Taliban attacks, violence kills dozens: Afghan officials
A wave of Taliban attacks and violence has killed dozens across Afghanistan, even as talks are underway between the government and the insurgents in Qatar, officials said on Tuesday.
A statement from the defence ministry said four army soldiers were killed late Monday night in Taliban attacks on checkpoints in Kunduz province.
According to the ministry, 15 Taliban fighters were also killed and 12 were wounded. The details were impossible to independently verify as Kunduz is off limits to journalists and the Taliban hold sway across most of the province's rural areas.
However, Ghulam Rabani Rabani, a provincial council member in Kunduz, gave a significantly higher casualty toll. At least 25 members of the security forces were killed by the Taliban in separate attacks in the Dasht-e-Archi district, including 13 soldiers and four policemen, he said.

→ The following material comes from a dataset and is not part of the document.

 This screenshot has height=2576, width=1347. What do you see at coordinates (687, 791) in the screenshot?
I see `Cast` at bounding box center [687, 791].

At least eight other soldiers were killed near Kunduz city, the provincial capital, he said.
Taliban spokesman, Zabihullah Mujahid, said the insurgents were behind all the attacks. The Taliban were able to seize weapons and ammunition from the checkpoints, he said.
Meanwhile, in southern Helmand province, Abdul Zahir Haqyar, administration chief in Washer's district, was shot and killed by unknown gunmen on Monday night, said Abdul Nabi Elham, the provincial governor of Helmand.

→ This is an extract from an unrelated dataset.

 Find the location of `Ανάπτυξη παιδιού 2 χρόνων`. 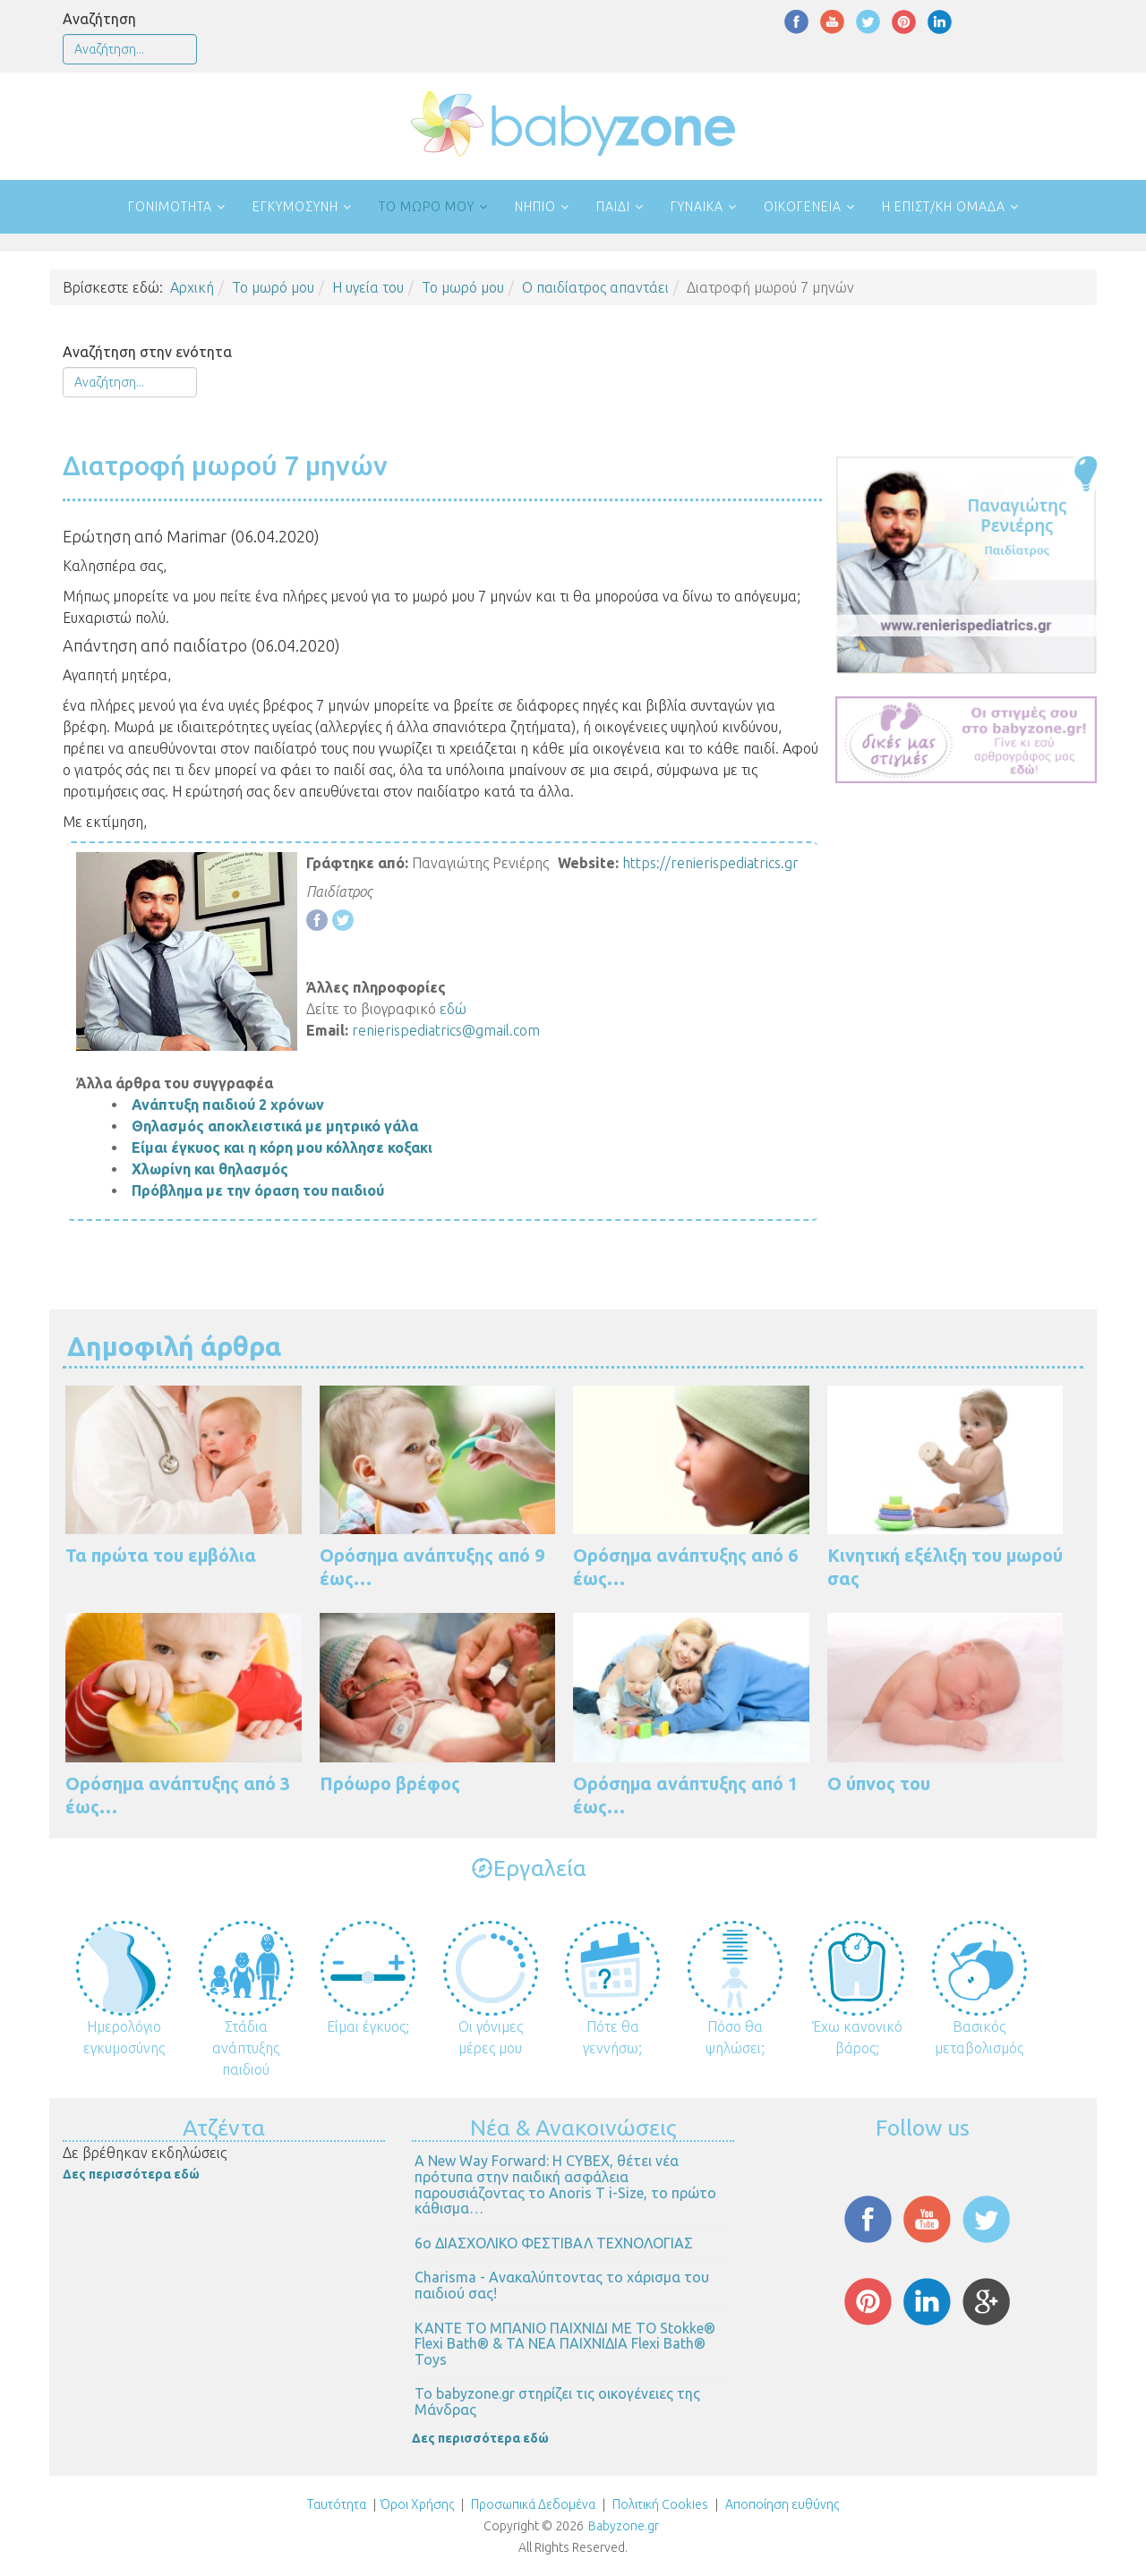

Ανάπτυξη παιδιού 2 χρόνων is located at coordinates (228, 1104).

Two of Haqyar's bodyguards were wounded in the shooting. No one immediately claimed responsibility for that attack.
Separately, in southern Urozgan province, at least 10 people, including women and children, were wounded, when a sticky bomb placed on a motorcycle exploded, according to the provincial governor, Mohammad Omar Sherzad.

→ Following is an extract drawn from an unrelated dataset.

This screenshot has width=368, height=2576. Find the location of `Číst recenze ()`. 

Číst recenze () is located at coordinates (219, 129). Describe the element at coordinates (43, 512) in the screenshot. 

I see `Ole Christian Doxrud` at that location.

A private car belonging to police officers was the target of the explosion, he said.
The Islamic State group has claimed responsibility for multiple attacks in the capital of Kabul in recent months, including on educational institutions that killed 50 people, most of them students. IS has claimed responsibility for rocket attacks in December targeting the major US base in Afghanistan. There were no casualties.
Taliban representatives and the Afghan government earlier this month resumed peace talks in Qatar, the Gulf Arab state where the insurgents maintain an office. The stop-and-go talks are aimed at ending decades of conflict. Frustration and fear have grown over the recent spike in violence, and both sides blame one another.
There has also been growing doubt lately over a US-Taliban deal brokered by the outgoing Trump administration. That accord was signed last February. Under the deal, an accelerated withdrawal of US troops ordered by Trump means that just 2,500 American soldiers will still be in Afghanistan when President-elect Joe Biden takes office on January 20.